'The Taliban is winning, we are losing,' says former U.S. adviser
Pull out NATO forces, let Afghanistan divide: Blackwill
BY DAMIEN MCELROY, THE DAILY TELEGRAPH
SEPTEMBER 13, 2010
Afghanistan should be allowed to partition along ethnic lines by pulling back NATO forces and acknowledging that the Taliban will not be defeated in its heartland, a former U.S. national security adviser has warned.
Robert Blackwill, who was Condolezza Rice's deputy as national security adviser in 2003 and 2004, will use a speech at the International Institute of Strategic Studies think tank in London today to call on U.S. President Barack Obama to make dramatic changes in the war's objectives.
He told The Daily Telegraph the surge of forces launched last year to stabilize Afghanistan was "highly likely" to fail and the death toll in the conflict was too high a price to pay.
"The Taliban is winning, we are losing," he said. "They have high morale and want to continue the insurgency. Plan A is going to fail. We need a Plan B.
"Let the Taliban control the Pashtun south and east, the American and allied price for preventing that is far too high."
Blackwill said there had been a decade of "innumerable errors" in the Western approach to Afghanistan. Most notably U.S. policy shifted after the Sept. 11 attacks from expelling al-Qaeda from its Afghan sanctuaries to crushing the Taliban and installing a democratic government in Kabul.
The result was that the U.S. now had 1,000 soldiers deployed for every one of the estimated 100 al-Qaeda operatives now believed to be based in Afghanistan and was hemorrhaging $100 billion a year on the conflict.
Blackwill believes the U.S. should seek to defend only those areas dominated by Afghanistan's Tajik, Uzbek and Hazara minorities by pulling out of bases in the south.
By accepting that the Taliban would overrun Kandahar and other big population centres, the U.S. would threaten the Taliban only if it allowed al-Qaeda to reform or if the movement started to encroach northwards.
"How many people really believe that Kandahar is central to Western civilization?" he asked.
"We did not go to Afghanistan to control Kandahar.
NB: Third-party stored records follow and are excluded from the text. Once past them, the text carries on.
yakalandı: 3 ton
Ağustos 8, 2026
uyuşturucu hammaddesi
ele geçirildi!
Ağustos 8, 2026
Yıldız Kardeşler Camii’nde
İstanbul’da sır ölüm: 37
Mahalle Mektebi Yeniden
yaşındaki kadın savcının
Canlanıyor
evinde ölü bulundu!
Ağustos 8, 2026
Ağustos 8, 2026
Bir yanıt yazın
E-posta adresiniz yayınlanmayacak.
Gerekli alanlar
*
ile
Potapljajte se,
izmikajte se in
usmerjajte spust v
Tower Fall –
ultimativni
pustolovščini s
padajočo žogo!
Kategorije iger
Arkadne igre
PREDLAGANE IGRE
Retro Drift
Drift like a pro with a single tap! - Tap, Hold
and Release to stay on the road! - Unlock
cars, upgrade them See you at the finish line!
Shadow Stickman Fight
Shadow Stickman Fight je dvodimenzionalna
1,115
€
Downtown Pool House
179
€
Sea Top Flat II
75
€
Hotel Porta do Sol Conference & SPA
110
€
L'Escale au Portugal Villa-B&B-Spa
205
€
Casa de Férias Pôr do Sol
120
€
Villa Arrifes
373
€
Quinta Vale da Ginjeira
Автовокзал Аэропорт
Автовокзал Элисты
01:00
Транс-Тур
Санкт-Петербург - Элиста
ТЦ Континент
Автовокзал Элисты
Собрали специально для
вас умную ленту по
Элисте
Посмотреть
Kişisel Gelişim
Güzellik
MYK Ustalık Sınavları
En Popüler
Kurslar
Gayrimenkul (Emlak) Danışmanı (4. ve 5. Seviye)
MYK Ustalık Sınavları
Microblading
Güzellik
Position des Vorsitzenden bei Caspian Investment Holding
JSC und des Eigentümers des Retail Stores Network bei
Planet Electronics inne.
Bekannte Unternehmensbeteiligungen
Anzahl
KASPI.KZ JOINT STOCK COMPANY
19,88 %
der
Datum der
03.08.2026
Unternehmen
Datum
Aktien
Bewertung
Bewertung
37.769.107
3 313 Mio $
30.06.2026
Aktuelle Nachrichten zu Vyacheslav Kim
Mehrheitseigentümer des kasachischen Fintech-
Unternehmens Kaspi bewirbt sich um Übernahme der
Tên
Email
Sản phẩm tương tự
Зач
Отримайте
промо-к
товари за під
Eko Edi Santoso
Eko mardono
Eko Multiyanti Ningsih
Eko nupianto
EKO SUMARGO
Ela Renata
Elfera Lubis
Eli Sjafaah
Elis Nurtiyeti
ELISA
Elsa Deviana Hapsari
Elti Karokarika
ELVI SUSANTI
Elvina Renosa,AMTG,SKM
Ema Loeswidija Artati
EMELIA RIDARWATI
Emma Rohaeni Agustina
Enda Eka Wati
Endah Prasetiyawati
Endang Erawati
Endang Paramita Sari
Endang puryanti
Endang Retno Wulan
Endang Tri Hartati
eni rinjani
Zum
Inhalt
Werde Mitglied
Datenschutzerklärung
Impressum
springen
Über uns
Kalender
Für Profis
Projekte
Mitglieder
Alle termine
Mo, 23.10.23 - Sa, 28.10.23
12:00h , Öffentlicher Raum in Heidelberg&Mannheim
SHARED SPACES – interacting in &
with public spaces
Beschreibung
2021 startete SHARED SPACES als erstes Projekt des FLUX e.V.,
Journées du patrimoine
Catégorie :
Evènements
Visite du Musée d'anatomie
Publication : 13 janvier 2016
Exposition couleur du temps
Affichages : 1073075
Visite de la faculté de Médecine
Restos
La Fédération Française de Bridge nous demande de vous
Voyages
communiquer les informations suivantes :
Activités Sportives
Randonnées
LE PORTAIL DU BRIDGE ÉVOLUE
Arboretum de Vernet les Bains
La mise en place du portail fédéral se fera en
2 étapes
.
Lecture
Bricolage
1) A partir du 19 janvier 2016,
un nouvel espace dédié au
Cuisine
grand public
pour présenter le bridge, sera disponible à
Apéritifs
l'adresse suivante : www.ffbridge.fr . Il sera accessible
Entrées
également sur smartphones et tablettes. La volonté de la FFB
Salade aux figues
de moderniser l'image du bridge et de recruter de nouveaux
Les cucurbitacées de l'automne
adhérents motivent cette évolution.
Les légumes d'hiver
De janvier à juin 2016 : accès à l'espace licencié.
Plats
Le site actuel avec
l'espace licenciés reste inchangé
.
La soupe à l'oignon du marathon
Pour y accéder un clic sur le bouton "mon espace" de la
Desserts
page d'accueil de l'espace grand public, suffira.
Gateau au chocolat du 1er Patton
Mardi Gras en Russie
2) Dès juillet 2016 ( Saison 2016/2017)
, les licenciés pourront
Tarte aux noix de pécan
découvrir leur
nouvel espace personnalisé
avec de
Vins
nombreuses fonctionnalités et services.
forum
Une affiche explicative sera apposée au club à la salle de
Our preference at the time of the attack was for the Taliban to give up al-Qaeda, not to change the regime."
Alongside misdirected strategy, the "utter corruption" of the government of President Hamid Karzai had eclipsed Nato's hopes to keep the Taliban at bay after its defeat in late 2001.
In contrast to Blackwill's view that Afghanistan's army and police could not be made ready to control the whole country, Liam Fox, the British Defence Secretary, said the forces would assume responsibility by 2015.
"If we were to leave before 2015, a point at which on current progress we expect to have achieved our security aims, it would be a shot in the arm to violent jihadists everywhere, re-energizing violent radical and extremist Islamists," he said.